I've never been good at doing something just because "it's good for me." I need some motivation and prefer when there's a goal to shoot for. That's why cardio tends to be hard for me to get into.

Resistance programs keep me somewhat engaged because I'm continually changing weights and machines. Riding a bike, running on a treadmill or endless hours of elliptical seem just like, work. But they don't have to be. If you really want to make cardio more interesting, here are three things that may do the trick.

The Card Trick

Use a deck of cards to design a circuit workout. Assign different cardio exercises to each suit. For example: Hearts may equal jogging and diamonds may mean jumping rope.

Once you decide what the suits will be, use the numbers to determine how long or how many of a particular exercise you're going to do. Here's how I've marked mine.

ClubsDiamonds Spades Hearts

Begin your workout by shuffling the deck to ensure a random program. Then start drawing cards to figure out how your workout's going to unfold. If I draw the 3 of diamonds, I'll start with 3 minutes of jumping rope. If the next card is a 9 of hearts, I have to jog for 9 minutes.

If I draw a face card, then I keep drawing until I get a numbered card. The face card tells me what exercise I'm doing next. The numbered card that follows tells me how many of that exercise to perform.

Keep that up until your workout time is over. It's never the same workout twice.

Map Walking

Another way to keep cardio interesting is by using it to explore the world around you. I call it the Map Walking program.

Get a street map of the city or town you live in. Then use a pencil to sketch out your route each day, making sure to plan your course so that every day you cover different streets. Bring the pencil and map along with you when you walk if you make changes or somehow deviate from your plan.

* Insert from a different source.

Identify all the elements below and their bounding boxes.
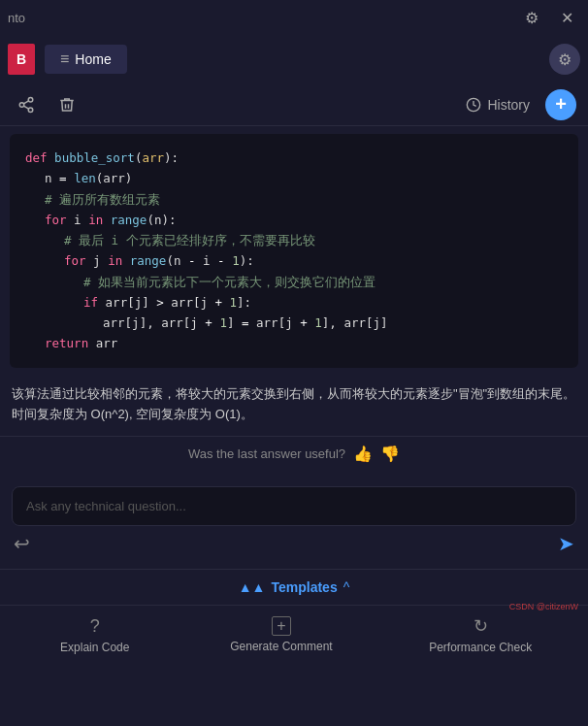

When you finish, use a highlighter marker and color in the streets you've walked.

It gives a tremendous sense of accomplishment to watch the map get filled in as you complete each of the streets in a neighborhood or town. If you live in a larger city, break it down into areas of special interest like historical sections or scenic places. Just be sure to avoid any places you don't feel safe.

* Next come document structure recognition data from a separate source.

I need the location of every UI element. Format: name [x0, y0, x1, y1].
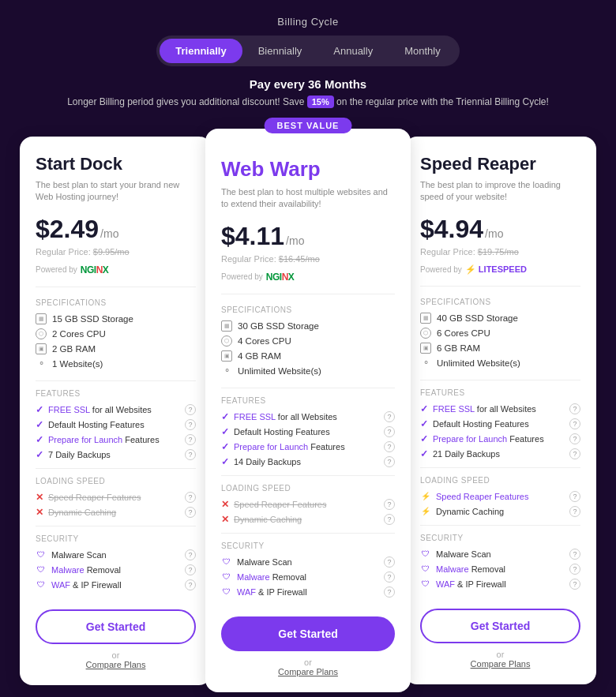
get-started-button-start-dock[interactable]: Get Started [36, 609, 196, 644]
speed-icon: ⚡ [420, 491, 431, 502]
card-web-warp: BEST VALUE Web Warp The best plan to hos… [205, 129, 411, 692]
feature-item: ✕ Speed Reaper Features ? [221, 499, 395, 510]
price-amount-speed-reaper: $4.94 [420, 215, 483, 244]
get-started-button-speed-reaper[interactable]: Get Started [420, 609, 580, 643]
check-icon: ✓ [420, 418, 428, 429]
info-icon[interactable]: ? [384, 426, 395, 437]
card-start-dock: Start Dock The best plan to start your b… [20, 137, 212, 685]
info-icon[interactable]: ? [384, 586, 395, 598]
loading-list-web-warp: ✕ Speed Reaper Features ? ✕ Dynamic Cach… [221, 499, 395, 525]
compare-row-speed-reaper: orCompare Plans [420, 650, 580, 669]
header: Billing Cycle Triennially Biennially Ann… [0, 0, 616, 121]
info-icon[interactable]: ? [185, 419, 196, 430]
billing-cycle-label: Billing Cycle [16, 16, 600, 28]
price-amount-web-warp: $4.11 [221, 222, 284, 251]
info-icon[interactable]: ? [569, 579, 580, 590]
price-row-start-dock: $2.49 /mo [36, 215, 196, 244]
powered-by-speed-reaper: Powered by ⚡ LITESPEED [420, 264, 580, 287]
compare-row-web-warp: orCompare Plans [221, 658, 395, 676]
spec-list-speed-reaper: ▦ 40 GB SSD Storage ⬡ 6 Cores CPU ▣ 6 GB… [420, 313, 580, 369]
divider [36, 526, 196, 526]
get-started-button-web-warp[interactable]: Get Started [221, 616, 395, 651]
card-speed-reaper: Speed Reaper The best plan to improve th… [404, 137, 596, 684]
info-icon[interactable]: ? [384, 571, 395, 583]
info-icon[interactable]: ? [384, 411, 395, 422]
toggle-monthly[interactable]: Monthly [389, 39, 456, 63]
feature-item: ✕ Speed Reaper Features ? [36, 492, 196, 503]
specs-label-web-warp: Specifications [221, 305, 395, 314]
feature-item: ✕ Dynamic Caching ? [36, 507, 196, 518]
spec-item: ⚬ Unlimited Website(s) [420, 358, 580, 369]
info-icon[interactable]: ? [384, 514, 395, 525]
cards-container: Start Dock The best plan to start your b… [0, 121, 616, 697]
compare-plans-link-start-dock[interactable]: Compare Plans [86, 660, 146, 669]
info-icon[interactable]: ? [185, 449, 196, 460]
spec-item: ▣ 2 GB RAM [36, 343, 196, 354]
info-icon[interactable]: ? [569, 564, 580, 575]
spec-item: ▦ 40 GB SSD Storage [420, 313, 580, 324]
feature-item: ✓ 7 Daily Backups ? [36, 449, 196, 460]
info-icon[interactable]: ? [569, 491, 580, 502]
toggle-biennially[interactable]: Biennially [242, 39, 318, 63]
cpu-icon: ⬡ [36, 328, 47, 339]
info-icon[interactable]: ? [384, 499, 395, 510]
info-icon[interactable]: ? [185, 579, 196, 590]
discount-prefix: Longer Billing period gives you addition… [67, 96, 307, 107]
security-list-start-dock: 🛡 Malware Scan ? 🛡 Malware Removal ? 🛡 [36, 549, 196, 590]
info-icon[interactable]: ? [185, 434, 196, 445]
info-icon[interactable]: ? [569, 418, 580, 429]
spec-list-web-warp: ▦ 30 GB SSD Storage ⬡ 4 Cores CPU ▣ 4 GB… [221, 320, 395, 377]
check-icon: ✓ [420, 448, 428, 459]
info-icon[interactable]: ? [384, 441, 395, 452]
compare-plans-link-web-warp[interactable]: Compare Plans [278, 667, 338, 676]
divider [36, 468, 196, 469]
feature-item: 🛡 Malware Scan ? [420, 549, 580, 560]
waf-icon: 🛡 [420, 579, 431, 590]
spec-list-start-dock: ▦ 15 GB SSD Storage ⬡ 2 Cores CPU ▣ 2 GB… [36, 313, 196, 369]
info-icon[interactable]: ? [185, 507, 196, 518]
sites-icon: ⚬ [221, 365, 232, 377]
spec-item: ▦ 30 GB SSD Storage [221, 320, 395, 332]
info-icon[interactable]: ? [384, 456, 395, 467]
regular-price-web-warp: Regular Price: $16.45/mo [221, 254, 395, 264]
spec-item: ⬡ 4 Cores CPU [221, 335, 395, 347]
plan-name-web-warp: Web Warp [221, 157, 395, 182]
toggle-triennially[interactable]: Triennially [160, 39, 242, 63]
x-icon: ✕ [221, 499, 229, 510]
info-icon[interactable]: ? [185, 564, 196, 575]
info-icon[interactable]: ? [185, 404, 196, 415]
check-icon: ✓ [36, 434, 43, 445]
cpu-icon: ⬡ [420, 328, 431, 339]
compare-plans-link-speed-reaper[interactable]: Compare Plans [471, 659, 531, 669]
shield-icon: 🛡 [420, 549, 431, 560]
divider [221, 388, 395, 388]
feature-list-web-warp: ✓ FREE SSL for all Websites ? ✓ Default … [221, 411, 395, 467]
info-icon[interactable]: ? [569, 549, 580, 560]
shield-icon: 🛡 [36, 549, 47, 560]
pay-info: Pay every 36 Months [16, 77, 600, 91]
feature-item: ✓ FREE SSL for all Websites ? [221, 411, 395, 422]
toggle-annually[interactable]: Annually [317, 39, 389, 63]
ram-icon: ▣ [221, 350, 232, 362]
info-icon[interactable]: ? [185, 549, 196, 560]
price-period-speed-reaper: /mo [485, 227, 503, 240]
info-icon[interactable]: ? [569, 506, 580, 517]
feature-item: ✓ Prepare for Launch Features ? [420, 433, 580, 444]
info-icon[interactable]: ? [569, 403, 580, 414]
plan-desc-start-dock: The best plan to start your brand new We… [36, 179, 196, 204]
waf-icon: 🛡 [221, 586, 232, 598]
check-icon: ✓ [221, 456, 229, 467]
info-icon[interactable]: ? [569, 448, 580, 459]
spec-item: ⚬ 1 Website(s) [36, 358, 196, 369]
info-icon[interactable]: ? [384, 556, 395, 568]
feature-item: ✓ FREE SSL for all Websites ? [36, 404, 196, 415]
feature-item: ⚡ Dynamic Caching ? [420, 506, 580, 517]
waf-icon: 🛡 [36, 579, 47, 590]
security-list-speed-reaper: 🛡 Malware Scan ? 🛡 Malware Removal ? 🛡 [420, 549, 580, 590]
info-icon[interactable]: ? [569, 433, 580, 444]
x-icon: ✕ [36, 507, 43, 518]
divider [420, 467, 580, 468]
storage-icon: ▦ [36, 313, 47, 324]
info-icon[interactable]: ? [185, 492, 196, 503]
spec-item: ▣ 4 GB RAM [221, 350, 395, 362]
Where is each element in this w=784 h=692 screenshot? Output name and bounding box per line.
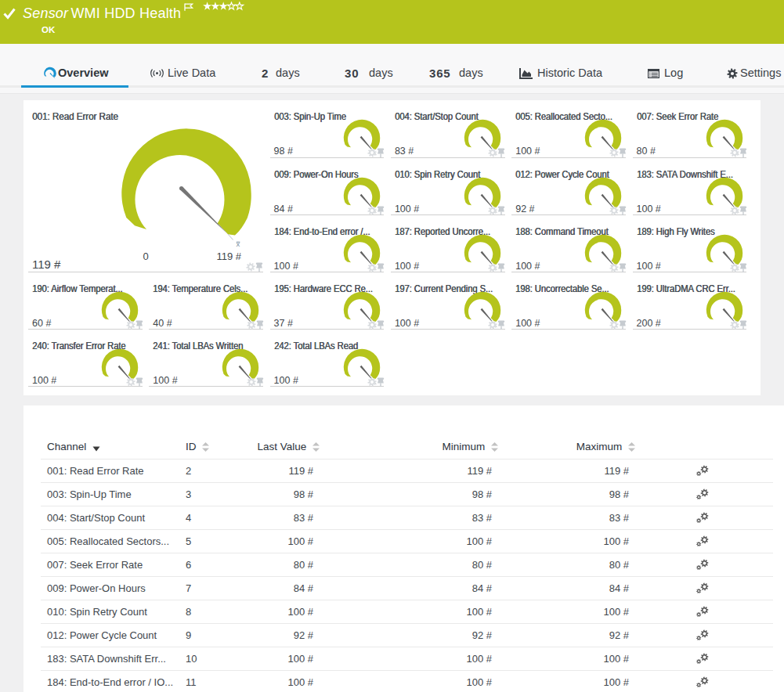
svg-text:x: x	[237, 240, 240, 248]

In my hometown of Key West, I've used the Map Walking program to explore every street in town. (Click Here for a free downloadable map of Key West that includes locations of historically interesting places. This map provided courtesy of True Secrets of Key West Revealed!) For maps of other towns, visit Google, Yahoo, MSN or Mapquest.

Transform a Race

If you're looking for a real challenge, choose an extreme race and run or walk a local version of it. The Tour de France is a great example. The actual race covers 3,500 kilometers and in 2008 starts July 5th and ends July 27th.

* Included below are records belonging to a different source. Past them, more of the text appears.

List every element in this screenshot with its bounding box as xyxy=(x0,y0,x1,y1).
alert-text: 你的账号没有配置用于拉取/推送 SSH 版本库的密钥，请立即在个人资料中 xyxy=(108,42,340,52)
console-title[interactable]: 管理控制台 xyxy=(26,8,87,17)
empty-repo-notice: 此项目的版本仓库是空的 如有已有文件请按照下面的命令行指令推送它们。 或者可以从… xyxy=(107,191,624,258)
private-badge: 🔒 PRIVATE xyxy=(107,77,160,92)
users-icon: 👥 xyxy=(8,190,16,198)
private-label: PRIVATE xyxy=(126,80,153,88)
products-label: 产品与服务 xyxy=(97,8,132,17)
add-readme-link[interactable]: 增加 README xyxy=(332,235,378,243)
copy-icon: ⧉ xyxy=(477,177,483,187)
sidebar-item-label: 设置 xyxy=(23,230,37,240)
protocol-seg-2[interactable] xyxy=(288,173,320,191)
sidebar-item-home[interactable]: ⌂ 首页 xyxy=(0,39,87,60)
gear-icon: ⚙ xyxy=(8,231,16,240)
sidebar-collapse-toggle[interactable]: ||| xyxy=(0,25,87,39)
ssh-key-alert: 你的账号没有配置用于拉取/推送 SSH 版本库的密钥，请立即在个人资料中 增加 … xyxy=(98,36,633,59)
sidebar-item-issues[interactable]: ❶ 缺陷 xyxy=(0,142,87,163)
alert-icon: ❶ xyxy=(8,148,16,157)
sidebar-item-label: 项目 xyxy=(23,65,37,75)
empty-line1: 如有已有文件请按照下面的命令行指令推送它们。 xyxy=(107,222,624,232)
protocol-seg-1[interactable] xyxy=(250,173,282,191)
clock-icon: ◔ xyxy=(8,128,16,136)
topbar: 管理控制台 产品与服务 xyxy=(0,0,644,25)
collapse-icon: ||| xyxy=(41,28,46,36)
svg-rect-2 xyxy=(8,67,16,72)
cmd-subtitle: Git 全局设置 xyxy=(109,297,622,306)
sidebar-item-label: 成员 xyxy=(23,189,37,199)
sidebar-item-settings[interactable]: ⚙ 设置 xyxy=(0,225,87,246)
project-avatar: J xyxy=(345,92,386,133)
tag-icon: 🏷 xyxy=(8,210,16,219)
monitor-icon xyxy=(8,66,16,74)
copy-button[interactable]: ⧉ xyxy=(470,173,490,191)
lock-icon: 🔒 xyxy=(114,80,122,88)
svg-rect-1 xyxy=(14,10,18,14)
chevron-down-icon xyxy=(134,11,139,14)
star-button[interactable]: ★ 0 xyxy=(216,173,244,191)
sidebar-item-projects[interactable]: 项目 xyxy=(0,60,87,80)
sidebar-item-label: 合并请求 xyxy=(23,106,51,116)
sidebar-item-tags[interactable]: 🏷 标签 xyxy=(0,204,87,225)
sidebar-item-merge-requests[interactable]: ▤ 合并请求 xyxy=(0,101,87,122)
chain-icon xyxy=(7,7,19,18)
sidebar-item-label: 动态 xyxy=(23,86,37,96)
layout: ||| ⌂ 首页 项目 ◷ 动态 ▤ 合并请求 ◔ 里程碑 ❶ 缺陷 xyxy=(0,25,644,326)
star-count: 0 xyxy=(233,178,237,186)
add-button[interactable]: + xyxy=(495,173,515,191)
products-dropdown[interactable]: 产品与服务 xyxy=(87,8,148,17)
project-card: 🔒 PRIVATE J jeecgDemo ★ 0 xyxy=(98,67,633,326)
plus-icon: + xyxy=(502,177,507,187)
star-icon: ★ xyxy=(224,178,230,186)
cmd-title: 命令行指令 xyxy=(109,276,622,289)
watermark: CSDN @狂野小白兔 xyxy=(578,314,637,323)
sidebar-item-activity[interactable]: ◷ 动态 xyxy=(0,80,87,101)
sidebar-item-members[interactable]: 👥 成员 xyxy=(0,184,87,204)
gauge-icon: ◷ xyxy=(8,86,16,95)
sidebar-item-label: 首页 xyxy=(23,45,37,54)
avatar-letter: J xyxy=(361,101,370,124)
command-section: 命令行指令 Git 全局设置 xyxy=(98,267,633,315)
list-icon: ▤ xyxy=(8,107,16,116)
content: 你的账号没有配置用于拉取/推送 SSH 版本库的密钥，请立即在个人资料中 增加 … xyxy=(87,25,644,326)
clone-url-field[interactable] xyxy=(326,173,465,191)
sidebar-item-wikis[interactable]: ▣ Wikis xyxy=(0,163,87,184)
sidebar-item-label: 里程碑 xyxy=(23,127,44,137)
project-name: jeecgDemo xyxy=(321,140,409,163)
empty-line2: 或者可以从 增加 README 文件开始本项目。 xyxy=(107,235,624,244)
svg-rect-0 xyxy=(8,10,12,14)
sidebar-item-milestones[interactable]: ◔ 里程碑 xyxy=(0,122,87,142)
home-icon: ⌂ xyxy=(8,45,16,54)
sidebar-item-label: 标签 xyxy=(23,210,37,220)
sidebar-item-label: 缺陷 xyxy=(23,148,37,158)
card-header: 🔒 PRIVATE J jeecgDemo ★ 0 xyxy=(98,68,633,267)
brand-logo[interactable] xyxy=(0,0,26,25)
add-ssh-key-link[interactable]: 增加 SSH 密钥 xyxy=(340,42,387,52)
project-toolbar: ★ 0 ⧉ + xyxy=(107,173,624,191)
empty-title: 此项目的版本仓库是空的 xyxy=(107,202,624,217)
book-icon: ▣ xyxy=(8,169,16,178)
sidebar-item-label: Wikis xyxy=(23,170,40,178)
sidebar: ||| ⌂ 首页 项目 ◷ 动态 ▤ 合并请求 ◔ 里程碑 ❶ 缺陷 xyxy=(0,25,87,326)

Make your own version by changing the big numbers into something more manageable.

For the Tour de France, change the kilometers into minutes. 3,500 minutes is a little more than 58 hours. Then schedule 58 hours of workouts and cardio between now and the end of the race—mark off your time or distance after each session. Once you start, you'll be less likely to skip your exercise if you're "competing" than if you just have to show up and workout.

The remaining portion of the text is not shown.